Miss Gilchrist wandte sich zu ihm.

«Wenigstens Sie verstehen mich», sagte sie. «Das war die einzige Chance, die ich je bekommen würde. Ich musste etwas Kapital haben.» In ihrer Stimme schwang die Obsession ihres Traums mit. «Ich wollte ihn Palm Tree nennen. Und kleine Kamele als Speisekartenhalter. Manchmal kann man wirklich hübsches Porzellan finden - zweite Wahl - und nicht das hässliche weiße Zeug. Ich wollte den Teesalon in einer feinen Gegend aufmachen, wo feine Gäste kommen würden. Ich hatte an Rye gedacht ... oder vielleicht Chichester ... Es wäre bestimmt schön geworden.» Sie schwieg eine Weile, dann fuhr sie verträumt fort: «Eichentische - und kleine Korbstühle mit rotweiß gestreiften Kissen ...»

Einige Sekunden wirkte der Teesalon, den es nie geben würde, realer als die viktorianische Behäbigkeit des Salons in En-derby .

Inspector Morton brach den Bann.

Miss Gilchrist verhielt sich äußerst zuvorkommend. «Aber natürlich», sagte sie. «Sofort.

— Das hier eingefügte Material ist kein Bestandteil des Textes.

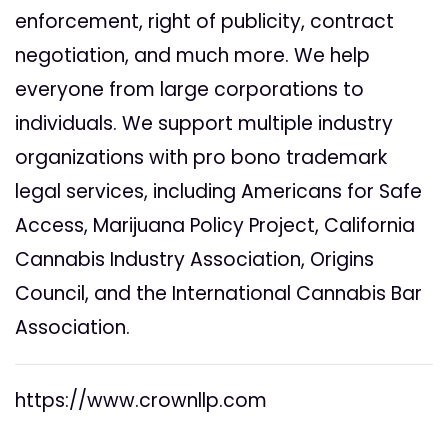
enforcement, right of publicity, contract
negotiation, and much more. We help
everyone from large corporations to
individuals. We support multiple industry
organizations with pro bono trademark
legal services, including Americans for Safe
Access, Marijuana Policy Project, California
Cannabis Industry Association, Origins
Council, and the International Cannabis Bar
Association.
https://www.crownllp.com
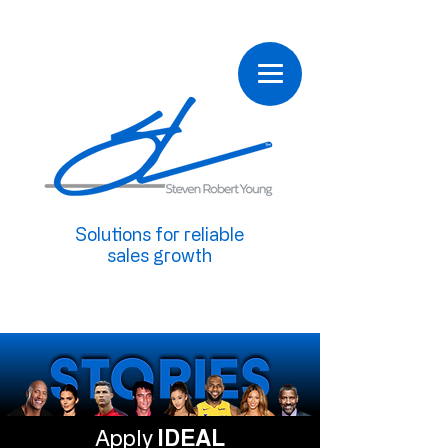
Solutions for reliable
sales growth
Apply
IDEAL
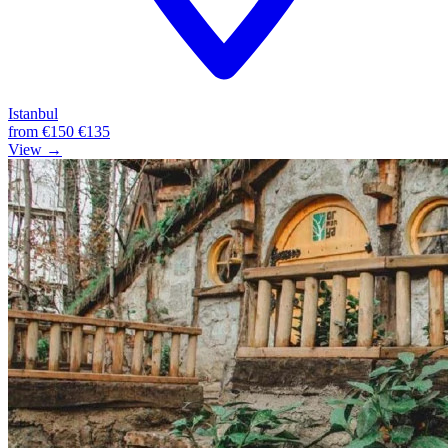
Istanbul
from
€150
€135
View →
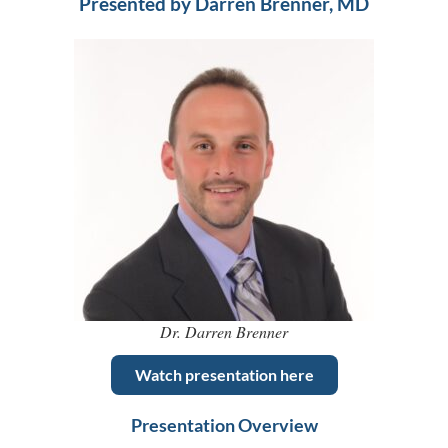
Presented by Darren Brenner, MD
Dr. Darren Brenner
Watch presentation here
Presentation Overview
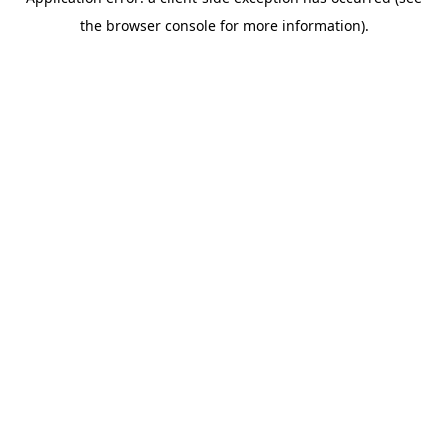
the browser console for more information).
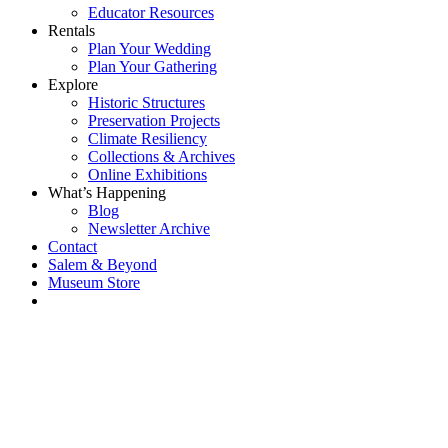
Educator Resources
Rentals
Plan Your Wedding
Plan Your Gathering
Explore
Historic Structures
Preservation Projects
Climate Resiliency
Collections & Archives
Online Exhibitions
What’s Happening
Blog
Newsletter Archive
Contact
Salem & Beyond
Museum Store
Each year, The
Gables partners
with local
experts,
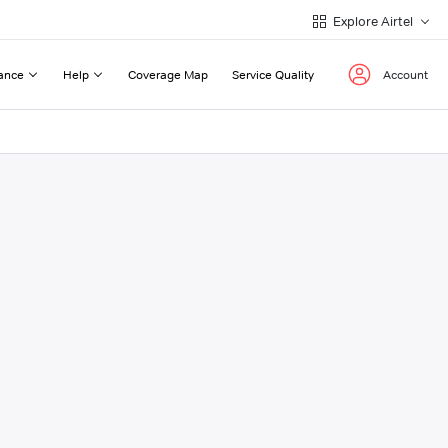
Explore Airtel
ance
Help
Coverage Map
Service Quality
Account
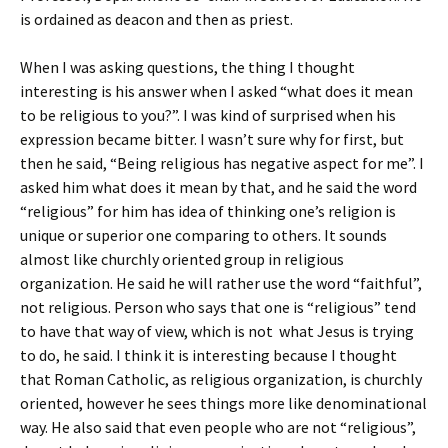
is ordained as deacon and then as priest.
When I was asking questions, the thing I thought
interesting is his answer when I asked “what does it mean
to be religious to you?”. I was kind of surprised when his
expression became bitter. I wasn’t sure why for first, but
then he said, “Being religious has negative aspect for me”. I
asked him what does it mean by that, and he said the word
“religious” for him has idea of thinking one’s religion is
unique or superior one comparing to others. It sounds
almost like churchly oriented group in religious
organization. He said he will rather use the word “faithful”,
not religious. Person who says that one is “religious” tend
to have that way of view, which is not what Jesus is trying
to do, he said. I think it is interesting because I thought
that Roman Catholic, as religious organization, is churchly
oriented, however he sees things more like denominational
way. He also said that even people who are not “religious”,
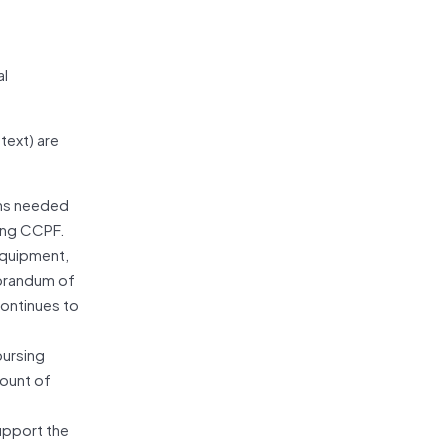
al
text) are
ons needed
ging CCPF.
 equipment,
morandum of
ontinues to
bursing
mount of
upport the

Ich möchte Ihnen keinerlei Schwierigkeiten bereiten. Wenn ich den Palm Tree nicht haben kann, ist alles andere relativ gleichgültig ...»

Sie ging mit ihm aus dem Zimmer.

Susan sagte erschüttert: «Ich hätte mir nie gedacht, dass ein Mörder damenhaft sein könnte. Es ist schrecklich ...»

FÜNFUNDZWANZIGSTES KAPITEL

«Aber ich verstehe nicht, wo da die Wachsblumen hineinkommen.» Rosamund hatte ihre blauen Augen vorwurfsvoll auf Poirot gerichtet.

Sie saßen in Helens Wohnung in London. Helen selbst, der Rosamund und Poirot einen Teebesuch abstatteten, lag auf der Couch.

«Ich verstehe nicht, was die Wachsblumen damit zu tun hatten», wiederholte Rosamund. «Und der Malachittisch.»

«Der Malachittisch hatte nichts damit zu tun, nein. Aber die Wachsblumen waren Miss Gilchrists zweiter Fehler. Sie sagte, wie schön sie sich auf dem Malachittisch machten. Aber sehen Sie, Madame, sie hätte sie nicht dort sehen können. Weil die Blumen zu Bruch gegangen und weggeräumt worden waren, bevor sie mit Timothy und Maude Abernethie nach Enderby kam. Also konnte sie sie nur gesehen haben, als sie in der Rolle von Cora Lansquenet dort war.»